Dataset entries
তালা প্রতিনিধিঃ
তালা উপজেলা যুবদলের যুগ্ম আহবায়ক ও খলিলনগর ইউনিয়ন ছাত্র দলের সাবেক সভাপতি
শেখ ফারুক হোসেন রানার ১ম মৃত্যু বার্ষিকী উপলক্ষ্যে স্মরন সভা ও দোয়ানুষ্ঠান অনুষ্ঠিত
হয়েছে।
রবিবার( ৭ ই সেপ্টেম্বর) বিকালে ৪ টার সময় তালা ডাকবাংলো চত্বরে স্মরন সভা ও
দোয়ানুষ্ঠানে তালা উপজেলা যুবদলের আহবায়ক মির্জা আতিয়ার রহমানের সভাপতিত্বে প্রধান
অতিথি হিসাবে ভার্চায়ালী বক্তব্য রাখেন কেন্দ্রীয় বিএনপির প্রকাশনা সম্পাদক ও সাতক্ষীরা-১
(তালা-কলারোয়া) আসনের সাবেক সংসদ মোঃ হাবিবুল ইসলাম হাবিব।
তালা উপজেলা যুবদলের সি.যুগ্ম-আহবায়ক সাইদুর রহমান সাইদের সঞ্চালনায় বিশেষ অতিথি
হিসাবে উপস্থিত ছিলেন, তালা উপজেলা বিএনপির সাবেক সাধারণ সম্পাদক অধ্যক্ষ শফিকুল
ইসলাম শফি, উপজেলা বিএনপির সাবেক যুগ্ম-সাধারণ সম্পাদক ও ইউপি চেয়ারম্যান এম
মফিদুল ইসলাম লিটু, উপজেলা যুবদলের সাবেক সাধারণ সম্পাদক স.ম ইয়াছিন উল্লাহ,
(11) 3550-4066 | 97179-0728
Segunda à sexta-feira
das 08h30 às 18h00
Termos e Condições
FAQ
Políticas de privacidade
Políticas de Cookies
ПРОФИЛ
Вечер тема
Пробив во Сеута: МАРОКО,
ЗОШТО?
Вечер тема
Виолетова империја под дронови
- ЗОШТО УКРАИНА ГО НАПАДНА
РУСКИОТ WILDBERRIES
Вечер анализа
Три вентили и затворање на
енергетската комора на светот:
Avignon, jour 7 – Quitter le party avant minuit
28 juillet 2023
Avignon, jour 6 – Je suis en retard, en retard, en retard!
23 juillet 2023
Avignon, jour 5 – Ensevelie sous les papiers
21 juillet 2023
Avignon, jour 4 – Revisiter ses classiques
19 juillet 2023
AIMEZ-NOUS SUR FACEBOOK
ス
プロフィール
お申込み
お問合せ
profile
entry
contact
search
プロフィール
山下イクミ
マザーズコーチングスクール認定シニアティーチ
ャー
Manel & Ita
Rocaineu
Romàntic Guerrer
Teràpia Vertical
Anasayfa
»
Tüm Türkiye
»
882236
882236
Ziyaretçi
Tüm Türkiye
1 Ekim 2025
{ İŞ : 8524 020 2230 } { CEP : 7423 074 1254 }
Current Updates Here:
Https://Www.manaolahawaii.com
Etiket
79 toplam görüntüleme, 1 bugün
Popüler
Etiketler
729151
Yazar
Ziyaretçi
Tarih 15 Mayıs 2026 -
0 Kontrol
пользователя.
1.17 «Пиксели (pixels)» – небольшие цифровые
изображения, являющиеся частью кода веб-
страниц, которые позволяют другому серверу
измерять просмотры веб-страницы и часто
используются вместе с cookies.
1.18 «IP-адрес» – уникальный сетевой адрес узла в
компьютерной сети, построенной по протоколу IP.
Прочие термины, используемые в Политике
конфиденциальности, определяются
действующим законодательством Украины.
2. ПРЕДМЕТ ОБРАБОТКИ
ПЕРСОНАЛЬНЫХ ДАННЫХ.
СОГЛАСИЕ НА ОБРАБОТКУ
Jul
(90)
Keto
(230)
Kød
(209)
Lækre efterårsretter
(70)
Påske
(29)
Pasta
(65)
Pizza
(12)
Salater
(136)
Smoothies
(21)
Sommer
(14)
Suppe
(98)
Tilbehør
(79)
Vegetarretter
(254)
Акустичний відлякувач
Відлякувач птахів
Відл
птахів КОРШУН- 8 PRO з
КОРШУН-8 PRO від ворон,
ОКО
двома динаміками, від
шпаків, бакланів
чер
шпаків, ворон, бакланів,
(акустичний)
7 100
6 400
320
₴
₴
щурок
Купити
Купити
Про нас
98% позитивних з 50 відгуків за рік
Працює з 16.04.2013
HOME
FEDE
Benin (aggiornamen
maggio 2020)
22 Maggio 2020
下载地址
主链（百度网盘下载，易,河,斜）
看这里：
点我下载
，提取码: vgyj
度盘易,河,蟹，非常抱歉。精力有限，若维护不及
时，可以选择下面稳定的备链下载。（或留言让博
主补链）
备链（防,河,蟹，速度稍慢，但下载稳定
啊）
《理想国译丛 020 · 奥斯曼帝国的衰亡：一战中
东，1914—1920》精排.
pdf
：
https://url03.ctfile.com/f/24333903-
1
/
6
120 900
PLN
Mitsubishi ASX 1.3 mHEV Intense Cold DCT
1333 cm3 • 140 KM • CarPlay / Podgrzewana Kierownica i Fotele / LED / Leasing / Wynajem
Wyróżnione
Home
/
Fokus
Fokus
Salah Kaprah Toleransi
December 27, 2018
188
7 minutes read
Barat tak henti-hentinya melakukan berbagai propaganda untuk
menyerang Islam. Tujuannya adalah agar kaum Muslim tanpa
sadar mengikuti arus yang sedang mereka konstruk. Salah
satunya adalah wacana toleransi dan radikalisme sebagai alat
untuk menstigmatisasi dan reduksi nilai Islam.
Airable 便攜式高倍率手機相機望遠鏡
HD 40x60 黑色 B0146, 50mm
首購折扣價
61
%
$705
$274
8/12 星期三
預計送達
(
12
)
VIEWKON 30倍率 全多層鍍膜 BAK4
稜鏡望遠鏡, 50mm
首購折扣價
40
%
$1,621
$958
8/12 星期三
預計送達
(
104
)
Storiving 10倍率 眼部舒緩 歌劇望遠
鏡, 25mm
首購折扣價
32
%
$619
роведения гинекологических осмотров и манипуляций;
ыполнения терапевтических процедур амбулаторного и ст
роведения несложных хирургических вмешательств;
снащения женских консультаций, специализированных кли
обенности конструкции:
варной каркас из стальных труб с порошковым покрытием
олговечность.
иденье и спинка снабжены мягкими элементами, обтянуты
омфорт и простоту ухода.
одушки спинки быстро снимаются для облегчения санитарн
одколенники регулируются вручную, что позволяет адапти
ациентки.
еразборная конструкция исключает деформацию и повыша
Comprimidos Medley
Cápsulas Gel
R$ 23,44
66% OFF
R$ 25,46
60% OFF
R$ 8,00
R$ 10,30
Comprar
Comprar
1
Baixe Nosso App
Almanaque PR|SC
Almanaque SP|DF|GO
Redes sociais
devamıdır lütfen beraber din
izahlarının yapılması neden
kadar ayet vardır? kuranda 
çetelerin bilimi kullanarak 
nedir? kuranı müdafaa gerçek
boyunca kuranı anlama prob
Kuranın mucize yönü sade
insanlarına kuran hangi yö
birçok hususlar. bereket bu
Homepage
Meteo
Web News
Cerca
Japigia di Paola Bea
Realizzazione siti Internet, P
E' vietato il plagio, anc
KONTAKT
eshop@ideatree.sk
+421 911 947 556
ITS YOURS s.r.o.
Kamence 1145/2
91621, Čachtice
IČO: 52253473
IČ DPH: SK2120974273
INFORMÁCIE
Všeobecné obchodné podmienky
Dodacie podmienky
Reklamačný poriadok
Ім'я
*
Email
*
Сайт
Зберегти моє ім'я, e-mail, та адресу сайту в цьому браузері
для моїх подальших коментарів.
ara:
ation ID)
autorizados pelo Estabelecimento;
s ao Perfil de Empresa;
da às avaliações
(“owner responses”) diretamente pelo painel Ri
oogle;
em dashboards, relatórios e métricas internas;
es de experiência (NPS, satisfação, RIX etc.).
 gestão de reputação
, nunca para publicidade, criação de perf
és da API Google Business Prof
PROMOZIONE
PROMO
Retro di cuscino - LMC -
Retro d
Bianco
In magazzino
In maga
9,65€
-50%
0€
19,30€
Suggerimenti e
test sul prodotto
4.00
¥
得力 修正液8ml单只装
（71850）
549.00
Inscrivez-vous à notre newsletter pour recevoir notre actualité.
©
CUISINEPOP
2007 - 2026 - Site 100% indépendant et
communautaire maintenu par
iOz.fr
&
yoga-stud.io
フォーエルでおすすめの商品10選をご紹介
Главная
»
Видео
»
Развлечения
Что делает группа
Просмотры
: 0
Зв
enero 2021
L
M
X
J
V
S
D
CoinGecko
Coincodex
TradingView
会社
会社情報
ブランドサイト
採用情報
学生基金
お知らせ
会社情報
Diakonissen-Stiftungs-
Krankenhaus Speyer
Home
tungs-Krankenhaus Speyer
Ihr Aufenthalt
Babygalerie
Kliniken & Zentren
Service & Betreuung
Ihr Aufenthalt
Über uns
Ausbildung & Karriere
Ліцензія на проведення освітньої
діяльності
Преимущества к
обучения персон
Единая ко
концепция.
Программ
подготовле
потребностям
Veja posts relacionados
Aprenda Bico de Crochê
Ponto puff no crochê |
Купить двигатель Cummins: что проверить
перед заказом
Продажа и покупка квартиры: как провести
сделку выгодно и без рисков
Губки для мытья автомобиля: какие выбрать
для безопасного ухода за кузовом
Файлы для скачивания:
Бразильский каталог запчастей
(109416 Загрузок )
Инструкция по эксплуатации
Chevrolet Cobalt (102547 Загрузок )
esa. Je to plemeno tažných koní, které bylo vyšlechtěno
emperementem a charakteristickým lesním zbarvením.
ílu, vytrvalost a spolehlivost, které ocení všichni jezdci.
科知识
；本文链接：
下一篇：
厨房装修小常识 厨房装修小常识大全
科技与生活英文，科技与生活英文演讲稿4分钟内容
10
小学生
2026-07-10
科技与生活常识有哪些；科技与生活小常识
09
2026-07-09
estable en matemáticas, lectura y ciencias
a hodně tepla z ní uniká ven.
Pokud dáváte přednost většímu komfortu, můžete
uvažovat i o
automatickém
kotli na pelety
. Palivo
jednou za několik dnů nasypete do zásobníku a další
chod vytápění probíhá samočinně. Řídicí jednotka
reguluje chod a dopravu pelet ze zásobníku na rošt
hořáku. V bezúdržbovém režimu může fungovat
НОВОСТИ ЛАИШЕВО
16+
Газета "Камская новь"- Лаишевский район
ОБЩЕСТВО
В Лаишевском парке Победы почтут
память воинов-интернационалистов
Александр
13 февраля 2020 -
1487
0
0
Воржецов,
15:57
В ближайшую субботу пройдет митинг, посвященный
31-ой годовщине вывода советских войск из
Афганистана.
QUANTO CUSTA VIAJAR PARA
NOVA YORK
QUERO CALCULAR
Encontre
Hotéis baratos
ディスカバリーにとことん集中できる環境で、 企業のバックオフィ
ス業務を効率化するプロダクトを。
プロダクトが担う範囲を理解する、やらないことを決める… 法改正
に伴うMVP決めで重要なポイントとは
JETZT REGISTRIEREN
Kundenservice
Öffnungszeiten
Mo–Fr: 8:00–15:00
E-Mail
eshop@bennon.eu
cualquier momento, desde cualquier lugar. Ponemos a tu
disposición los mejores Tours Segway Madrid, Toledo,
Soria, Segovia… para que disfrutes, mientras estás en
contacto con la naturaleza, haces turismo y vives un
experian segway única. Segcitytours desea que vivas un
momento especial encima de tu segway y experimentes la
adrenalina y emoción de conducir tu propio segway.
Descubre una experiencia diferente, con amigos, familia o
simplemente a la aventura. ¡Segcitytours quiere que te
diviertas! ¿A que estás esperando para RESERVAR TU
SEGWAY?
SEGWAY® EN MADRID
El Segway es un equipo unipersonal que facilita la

**What the task asks:** In your reply, restate exactly the lines from the start of the records above through the line holding "রবিবার( ৭ ই", including both, and nothing else.

**Response box:**
তালা প্রতিনিধিঃ
তালা উপজেলা যুবদলের যুগ্ম আহবায়ক ও খলিলনগর ইউনিয়ন ছাত্র দলের সাবেক সভাপতি
শেখ ফারুক হোসেন রানার ১ম মৃত্যু বার্ষিকী উপলক্ষ্যে স্মরন সভা ও দোয়ানুষ্ঠান অনুষ্ঠিত
হয়েছে।
রবিবার( ৭ ই সেপ্টেম্বর) বিকালে ৪ টার সময় তালা ডাকবাংলো চত্বরে স্মরন সভা ও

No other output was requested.